耶馬英彦

百花の耶馬英彦のレビュー・感想・評価

百花(2022年製作の映画)
4.0
 シューマンの「トロイメライ」が何度も演奏される。繰り返されるのは音楽だけではない。様々なシーンが細部を少しずつ変化させて繰り返される。徐々に光が増幅されて、真実を映し出すようになる。スパイラル構造のリフレインが本作品のストーリーを形作っているのだ。そして光が増幅されると同時に、影も濃くなる。

 母と息子は孤独な人生を送ってきた。それぞれの記憶がそれぞれの人生だ。記憶は個人ごとに異なっているから、同じ出来事でも、自分から見るのと他人から見るのとでは異なっている。そこに自分と他者との越え難い溝がある。
 しかし時々、同じことで喜ぶことがある。本作品ではそれも繰り返される。同じ思い出を懐かしんだり、同じ曲が好きだったり、同じ花を見て美しいと思ったりする。しかしあるとき、気がつく。同じものを見ているはずでも、実は人によって見え方が異なっている。人と人とは完全に解り合えることはないのだ。息子にとって封印したい思い出は、母親にとっては人生で最も楽しかった思い出かもしれない。
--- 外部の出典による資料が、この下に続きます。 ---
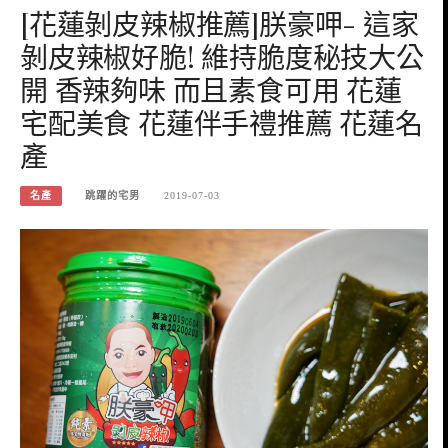
[花蓮剝皮辣椒推薦]朕豪呷- 這家
剝皮辣椒好脆! 維持脆度秘技大公
開 香辣夠味 而且素食可用 花蓮
宅配美食 花蓮伴手禮推薦 花蓮名
產
名產
跳躍的宅男
2019-07-03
 誰も他人の人生を生きることはできないし、他人の死を死ぬこともできない。ただ生きている間に他人と心の通う瞬間がある。あるいはそのように錯覚することがある。その記憶は花のように鮮やかに生き続ける。ときどき買ってきては牛乳瓶に飾る一輪挿しも、長い年月の記憶の中では、時空を超えて集まり、咲き乱れるのだ。

 よく出来た作品である。花と花火と音楽のリフレインで、母と息子のそれぞれの光と影を見事に照らし出してみせた。